I’m excited to announce that Azure Data Factory Data Flow is now in public preview and I’ll give you a look at it here. Data Flow is a new feature of Azure Data Factory (ADF) that allows you to develop graphical data transformation logic that can be executed as activities within ADF pipelines.
The intent of ADF Data Flows is to provide a fully visual experience with no coding required. Your Data Flow will execute on your own Azure Databricks cluster for scaled out data processing using Spark. ADF handles all the code translation, spark optimization and execution of transformation in Data Flows; it can handle massive amounts of data in very rapid succession.
In the current public preview, the Data Flow activities available are:
- Joins – where you can join data from 2 streams based on a condition
- Conditional Splits – allow you to route data to different streams based on conditions
- Union – collecting data from multiple data streams
- Lookups – looking up data from another stream
- Derived Columns – create new columns based on existing ones
- Aggregates – calculating aggregations on the stream
- Surrogate Keys – this will add a surrogate key column to output streams from a specific value
- Exists – check to see if data exists in another stream
- Select – choose columns to flow into the next stream that you’re running
- Filter – you can filter streams based on a condition
- Sort – order data in the stream based on columns
To get started with Data Flow, you’ll need to sign up for the Preview by emailing email@example.com with your ID from the subscription you want to do your development in. You’ll receive a reply when it’s been added and then you’ll be able to go in and add new Data Flow activities.

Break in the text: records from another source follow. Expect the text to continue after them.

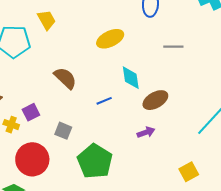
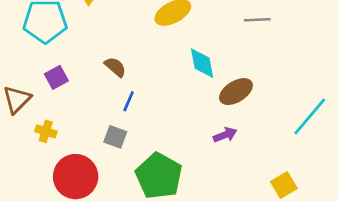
brown semicircle: (65, 78) -> (115, 67), size x0.7
blue line: (104, 101) -> (129, 101), moved, turned -42
purple square: (31, 112) -> (56, 77), moved

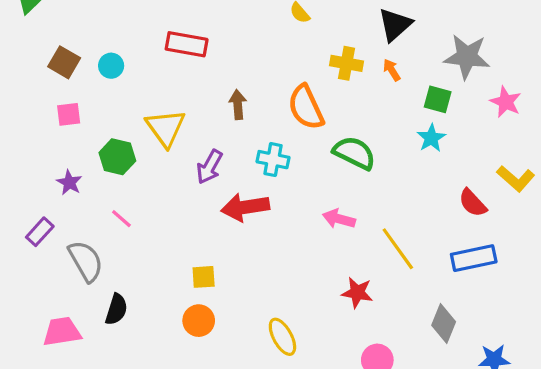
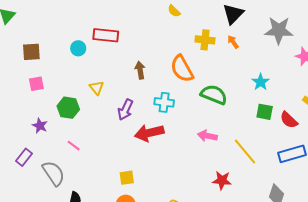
brown square: (64, 62) -> (31, 52), turned -30
cyan circle: (111, 66) -> (78, 48), moved
green square: (438, 99) -> (265, 112), moved
yellow triangle: (166, 128) -> (97, 88), size x0.6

At this point, when you go in and create a Data Factory, you’ll now have 3 options: Version 1, Version 2 and Version 2 with Data Flow.
Next, go to aka.ms/adfdataflowdocs and this will give you all the documentation you need for building your first Data Flows, as well as work and play around with some samples already built. You can then create your own Data Flows and add a Data Flow activity to your pipeline to execute and test your own Data Flow in debug mode in the pipeline. Or you can use Trigger Now in the pipeline to test your Data Flow from a pipeline activity.
Ultimately, you can operationalize your Data Flow by scheduling and monitoring your Data Factory pipeline that is executing the Data Flow activity.
With Data Flow we have the data orchestration and transformation piece we’ve been missing. It gives us a complete picture for the ETL/ELT scenarios that we want to do in the cloud or hybrid environments, your on prem to cloud or cloud to cloud.
With Data Flow, Azure Data Factory has become the true cloud replacement for SSIS and this should be in GA by year’s end. It is well designed and has some neat features, especially how you build your expressions which works better than SSIS in my opinion.
When you get a chance, check out Azure Data Factory and its Data Flow features and let me know if you have any questions!